It was SouthTrust Corp.'s turn on Monday, as investors continued to flee bank stocks.
Shares of the Birmingham, Ala., company fell 5% to $25.9375, a drop that reflects a malaise in the market that has sent the American Banker index of the top 225 banks to its lowest point since Oct. 14, 1998. The Standard & Poor's bank index, including 29 large banks, was at its lowest point since May 1997, off 1.8% on Monday.
Market watchers said they could not blame any particular incident for SouthTrust's drop.

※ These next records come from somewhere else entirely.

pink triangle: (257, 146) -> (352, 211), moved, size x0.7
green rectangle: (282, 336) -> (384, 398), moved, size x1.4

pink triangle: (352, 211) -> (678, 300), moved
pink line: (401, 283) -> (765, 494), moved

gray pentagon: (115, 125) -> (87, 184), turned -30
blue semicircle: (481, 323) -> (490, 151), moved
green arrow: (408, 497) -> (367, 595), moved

They said the stock has been hurt by concern over margin compression, credit quality, credibility with Wall Street, and lack of interest of mid-capitalization stocks by investors - problems that have plagued many bank stocks.

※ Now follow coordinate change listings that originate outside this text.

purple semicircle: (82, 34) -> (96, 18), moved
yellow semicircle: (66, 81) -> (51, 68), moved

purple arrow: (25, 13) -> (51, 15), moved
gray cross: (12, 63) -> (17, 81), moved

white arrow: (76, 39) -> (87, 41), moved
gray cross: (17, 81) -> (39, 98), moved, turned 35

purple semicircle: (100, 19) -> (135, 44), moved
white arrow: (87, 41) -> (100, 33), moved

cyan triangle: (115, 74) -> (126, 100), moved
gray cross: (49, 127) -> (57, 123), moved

Since SouthTrust reported earnings last month, its stock has fallen 16%. As interest rates rose, its net interest margin in the fourth quarter fell to 3.63%, from 3.76% in the third quarter.
But looming even larger in the eyes of investors is concern over credit quality. SouthTrust's net chargeoffs as a percentage of overall loans jumped 8 basis points, to 0.37% of assets in the quarter.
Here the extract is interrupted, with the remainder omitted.